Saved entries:
⁂
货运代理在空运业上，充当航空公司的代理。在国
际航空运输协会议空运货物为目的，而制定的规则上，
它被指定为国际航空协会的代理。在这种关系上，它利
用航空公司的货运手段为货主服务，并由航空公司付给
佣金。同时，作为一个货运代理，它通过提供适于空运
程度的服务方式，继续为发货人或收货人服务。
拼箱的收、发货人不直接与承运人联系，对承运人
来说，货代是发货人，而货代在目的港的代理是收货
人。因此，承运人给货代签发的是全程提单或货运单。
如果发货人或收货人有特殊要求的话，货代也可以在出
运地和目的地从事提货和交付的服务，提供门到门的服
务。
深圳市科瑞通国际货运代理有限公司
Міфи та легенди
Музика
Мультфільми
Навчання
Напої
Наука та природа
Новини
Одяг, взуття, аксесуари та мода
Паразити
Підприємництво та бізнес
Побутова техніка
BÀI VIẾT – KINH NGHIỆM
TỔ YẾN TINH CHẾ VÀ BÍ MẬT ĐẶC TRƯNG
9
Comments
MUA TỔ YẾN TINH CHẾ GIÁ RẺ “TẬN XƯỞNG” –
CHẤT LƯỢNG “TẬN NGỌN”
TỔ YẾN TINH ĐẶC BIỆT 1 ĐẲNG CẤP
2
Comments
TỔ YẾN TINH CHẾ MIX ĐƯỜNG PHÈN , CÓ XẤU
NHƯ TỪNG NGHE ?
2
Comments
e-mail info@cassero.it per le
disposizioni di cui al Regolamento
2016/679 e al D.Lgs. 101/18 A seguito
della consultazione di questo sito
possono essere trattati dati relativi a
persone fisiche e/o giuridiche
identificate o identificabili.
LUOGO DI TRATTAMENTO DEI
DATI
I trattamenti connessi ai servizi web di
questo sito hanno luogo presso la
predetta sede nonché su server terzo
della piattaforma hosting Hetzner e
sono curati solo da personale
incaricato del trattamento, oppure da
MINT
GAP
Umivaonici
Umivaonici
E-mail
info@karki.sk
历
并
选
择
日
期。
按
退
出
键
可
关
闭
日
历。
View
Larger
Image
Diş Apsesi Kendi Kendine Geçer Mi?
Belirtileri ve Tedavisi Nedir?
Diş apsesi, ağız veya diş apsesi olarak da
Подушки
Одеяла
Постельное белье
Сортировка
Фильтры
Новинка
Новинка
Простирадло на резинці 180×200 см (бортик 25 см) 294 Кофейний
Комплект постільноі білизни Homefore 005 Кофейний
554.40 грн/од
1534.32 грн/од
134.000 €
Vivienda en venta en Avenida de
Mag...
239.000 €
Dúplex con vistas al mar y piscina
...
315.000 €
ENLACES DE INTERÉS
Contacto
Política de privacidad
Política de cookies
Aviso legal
⁂
What you are asked to do: Filter the records above for "info" and copy every matching line.

Output below:
e-mail info@cassero.it per le
info@karki.sk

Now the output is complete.